- **WORK REQUIRED**
Omit every picture and return the rest of the data unaltered.

- **TASK INPUT**
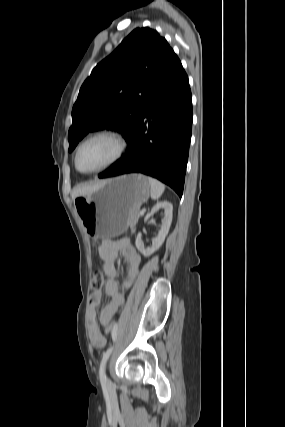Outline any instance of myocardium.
<instances>
[{
    "label": "myocardium",
    "instance_id": "myocardium-1",
    "mask_svg": "<svg viewBox=\"0 0 285 427\" xmlns=\"http://www.w3.org/2000/svg\"><path fill=\"white\" fill-rule=\"evenodd\" d=\"M98 137H110L112 139H114L117 144H118V149L116 154L114 155V157L107 162L106 164H104L103 166L91 170V171H83L80 169L79 164H78V157H79V153L80 150L82 149V147L88 143L89 141L98 138ZM127 150V141L125 139V137L118 131L116 130H112V129H104V130H100L98 132H95L93 134H91L90 136H88L87 138H85L77 147L76 152H75V157H74V163H75V167L76 169L82 173V174H95V173H100L102 171H105L107 169H109L110 167H112L113 165H115L125 154Z\"/></svg>",
    "mask_w": 285,
    "mask_h": 427
}]
</instances>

- **REPLY**
Outline any instance of myocardium.
<instances>
[{
    "label": "myocardium",
    "instance_id": "myocardium-1",
    "mask_svg": "<svg viewBox=\"0 0 285 427\" xmlns=\"http://www.w3.org/2000/svg\"><path fill=\"white\" fill-rule=\"evenodd\" d=\"M98 137H110L112 139H114L117 144H118V149L116 154L114 155V157L107 162L106 164H104L103 166L91 170V171H83L80 169L79 164H78V157H79V153L80 150L82 149V147L88 143L89 141L98 138ZM127 150V141L125 139V137L118 131L116 130H112V129H104V130H100L98 132H95L93 134H91L90 136H88L87 138H85L77 147L76 152H75V157H74V163H75V167L76 169L82 173V174H95V173H100L102 171H105L107 169H109L110 167H112L113 165H115L125 154Z\"/></svg>",
    "mask_w": 285,
    "mask_h": 427
}]
</instances>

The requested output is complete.